In any event, I would be more accurate to call it a "pandowdy, of sorts." And I should probably be quite clear about this: there was no apple in this pandowdy - I just can't do apple desserts until autumn/fall when the orchards are crowned with "U-Pick" signs.

Rather, J and I made a blueberry peach pandowdy.

Actually, in all honesty, it was a blueberry peach pie, baked in a ceramic pie plate, with the bottom crust rolled over like a country gallette and a top crust fashioned out of various shapes of moose and whales placed to frolic in the middle. The blueberries and peaches boiled over the moose and whale shapes. As a result, it came out looking like a pandowdy, which are made by breaking up and submerging parts of the top crust with a fork halfway through the baking of a pie.

Hence the pandowdy name.

We took it to my firm's summer picnique at a co-worker's cabin, and made a day of feasting, laughing, boating, and gatherin' 'round the firepit on Seymour Lake.

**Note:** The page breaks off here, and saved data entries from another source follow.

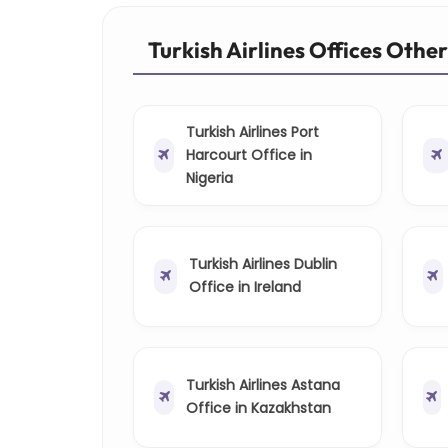
Turkish Airlines Offices Othe
Turkish Airlines Port
Harcourt Office in
Nigeria
Turkish Airlines Dublin
Office in Ireland
Turkish Airlines Astana
Office in Kazakhstan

Hence, the Seymour Lake Pandowdy.



*recipe: The filling can be made with the usual hodgepodge determined solely by availability - a bag of peaches (which J. peeled and sliced), a handful of frozen Northwestern blueberries (very important to support the sustainable farmers and recognizable farms), a handful of sugar, a sprinkle of cinnamon, a dash of cardamom, sprinkle of salt, grated peel of half a lemon, juice of half a lemon, a couple finger-pushes of cornstarch and a safety dash of flour. The crust was made with 2 cups of flour, 3/4 cup of chilled butter, salt and 6 tbsp of water. It was mixed with a pastry cutter and chilled for an hour. Then it was rolled out rough and choppy. I am a country girl at heart - I like my pies to show that the ingredients were gingerly selected, but the pie itself was assembled with bravado - not shy devotion. I divvied up the crust so that most of it was allotted to the bottom crust, which I rolled out especially wide so that I could fold the edge over the filing. I cut out the whale and moose shapes with some Alaskan cookie cutters I've been so eager to use. I put a few chunks of butter over the filling before topping it with the moose and whale crusts. Then I baked it at 400 degrees for 10 minutes, turned the heat down to 350 degrees, and baked it until the filling was bubbly and hot. We let it cool in the back seat of the car on the 2 hour drive to Seymour Lake (of course, that would have been merely a 1 hour and fifteen minute drive, if anyone else but me was driving).